Well, I’m unique 😉 so I tend to do things differently too. I follow a different method to make fried rice. The way do it is by soaking the vegetables in a vinaigrette solution to draw out their distinct flavours so they blend well in the rice instead of just within themselves. I discovered this technique when I had to come up with ways to salvage leftover salads. We used to consume a lot of vinaigrette salads at home and invariably, there’d be leftovers. Veggies get limp and soggy once the dressing is mixed so I just used up all that dressing and salad along with my leftover boiled/steamed rice and viola – this dish was born.

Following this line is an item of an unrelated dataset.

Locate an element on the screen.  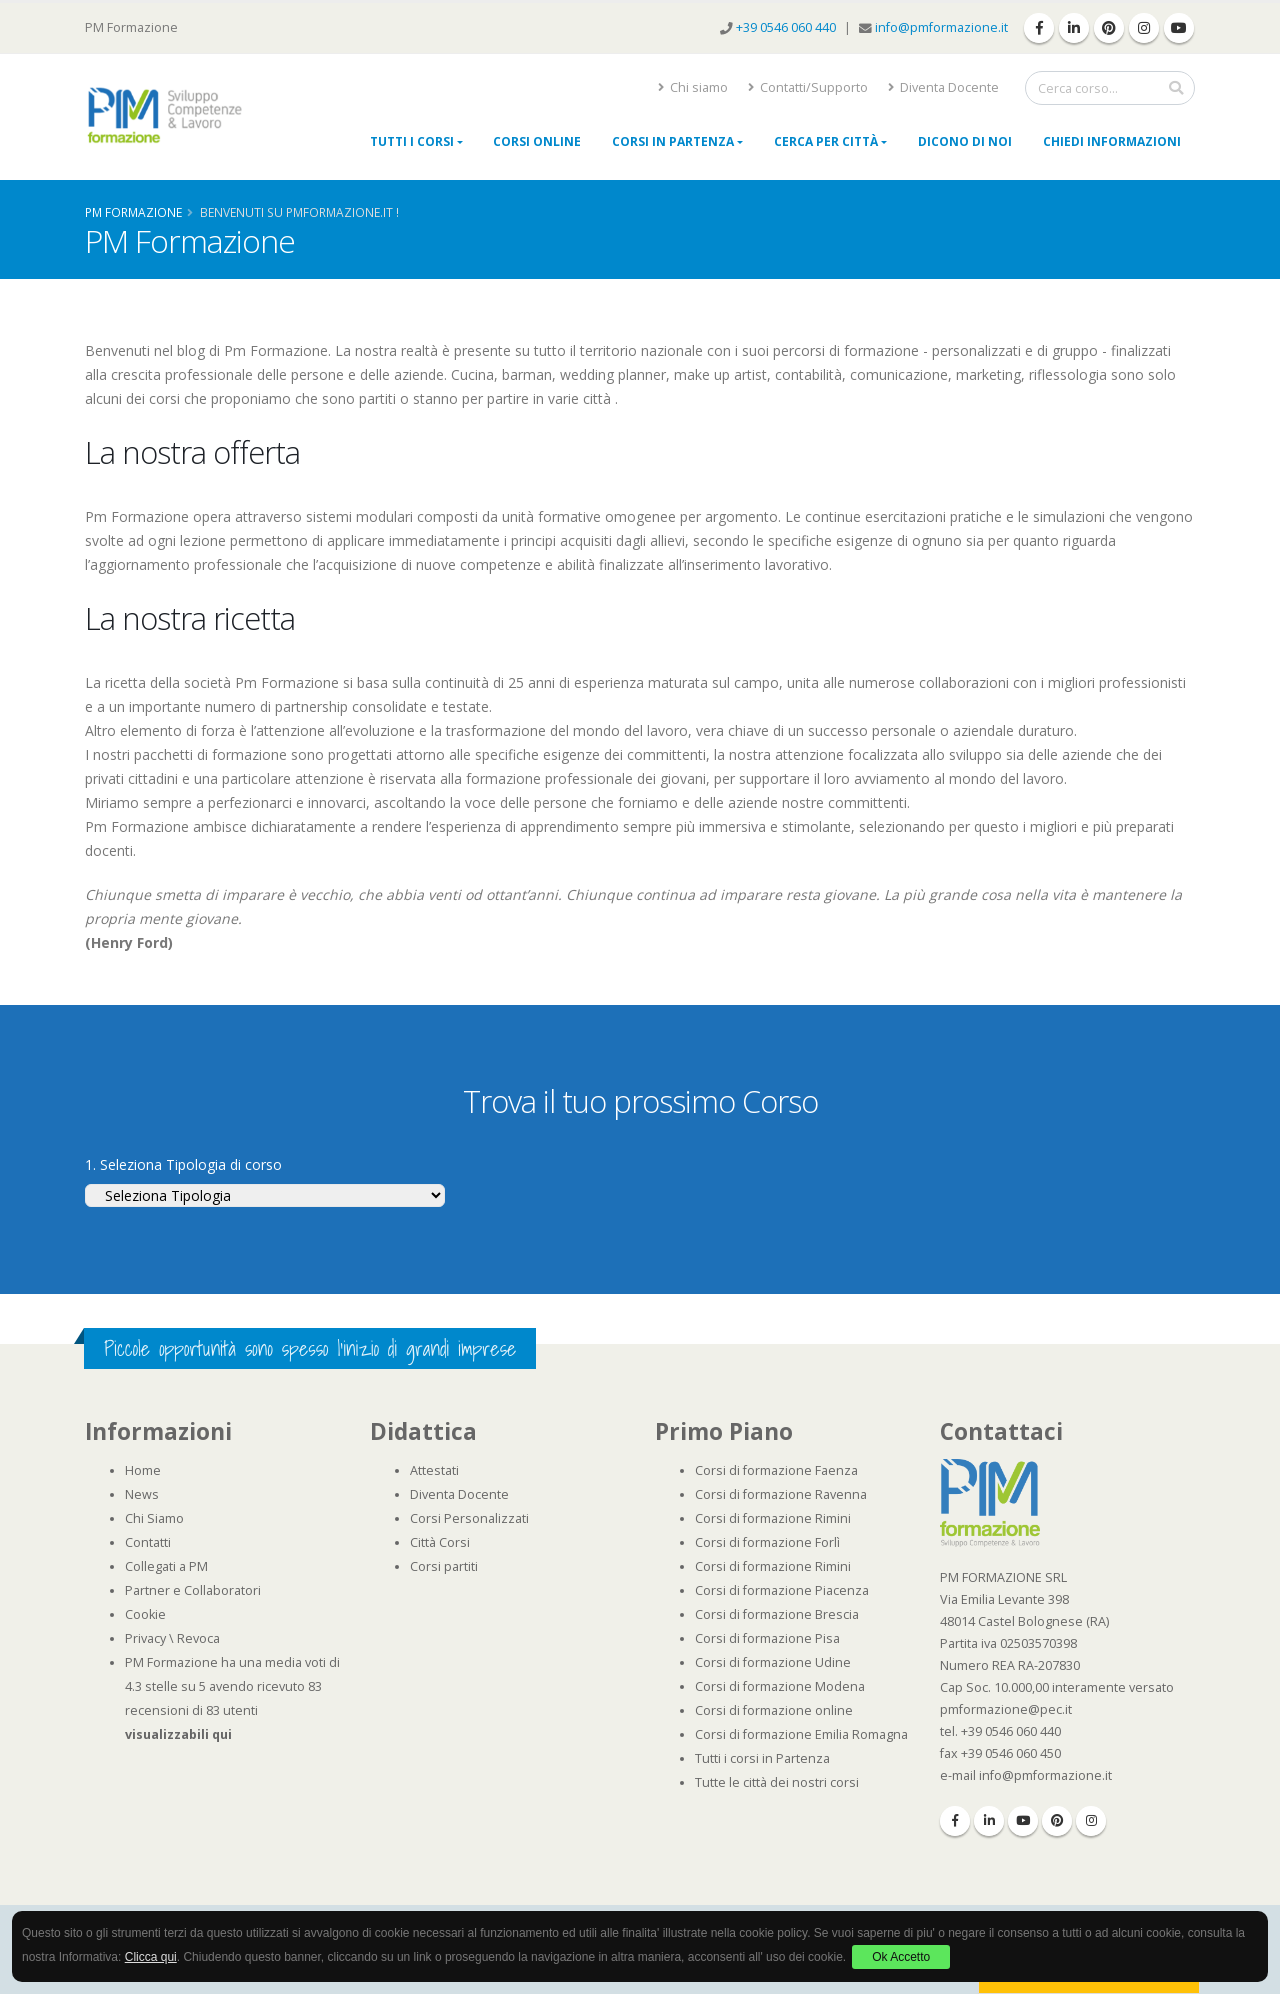 Diventa Docente is located at coordinates (943, 87).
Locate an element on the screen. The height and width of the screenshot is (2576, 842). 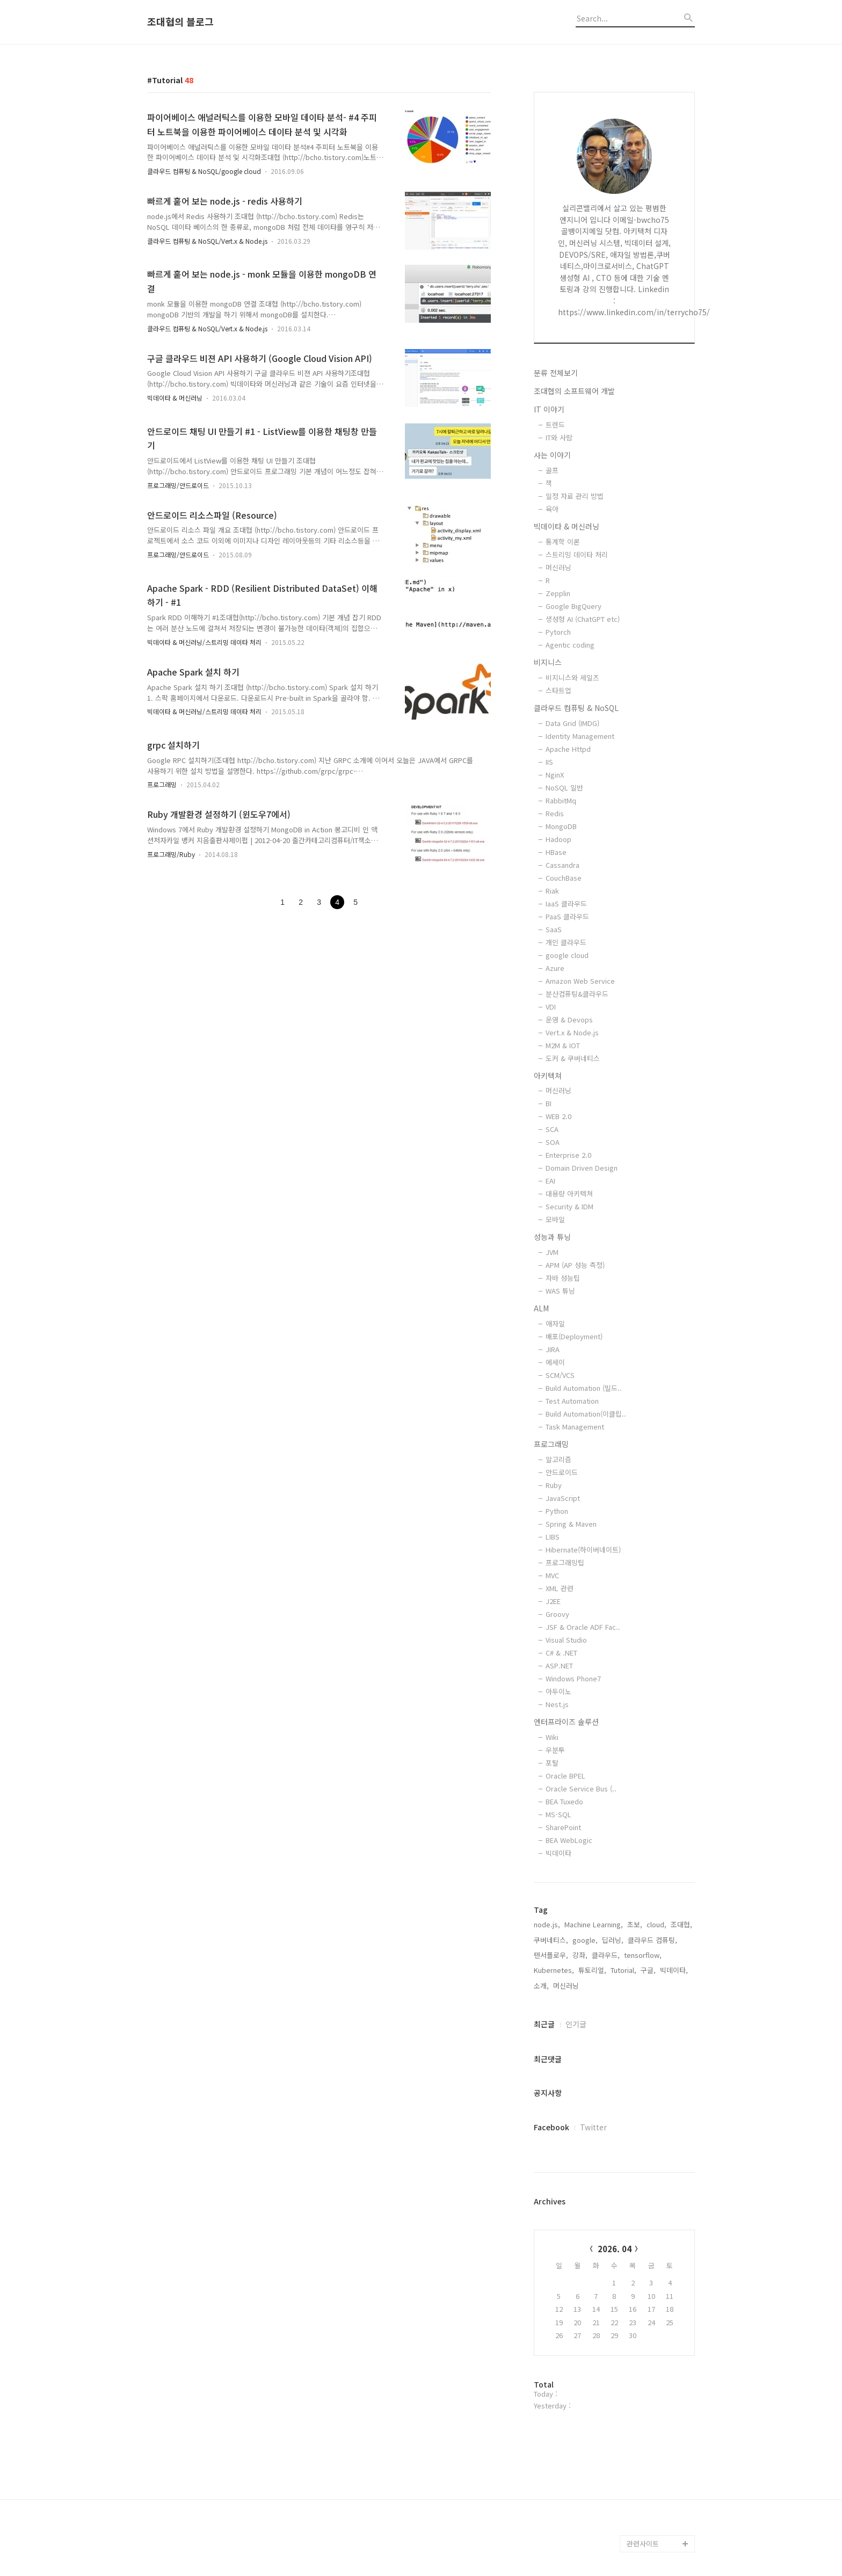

It’s been a whole decade since I completely changed the way I make any variant of fried rice now.
- 1 beetroot
- 1/4 cabbage, cubed
- 2 capsicums, thickly sliced
- Plus any other vegetable of your choice, like carrots, radish, moong sprouts, mushrooms etc}
- 2 tbsp oil
- 1 pod garlic, smashed
- 4 green chilies
- 1 tsp vinegar
- salt to taste
- sugar, a little
- 4 tbsp cooking oil, preferably sesame
- 650gms cooked and cooled long grain rice
I hope this post encourages you to try out unique ways with beetroot and may you never waste a salad ever again. Bon Appetit!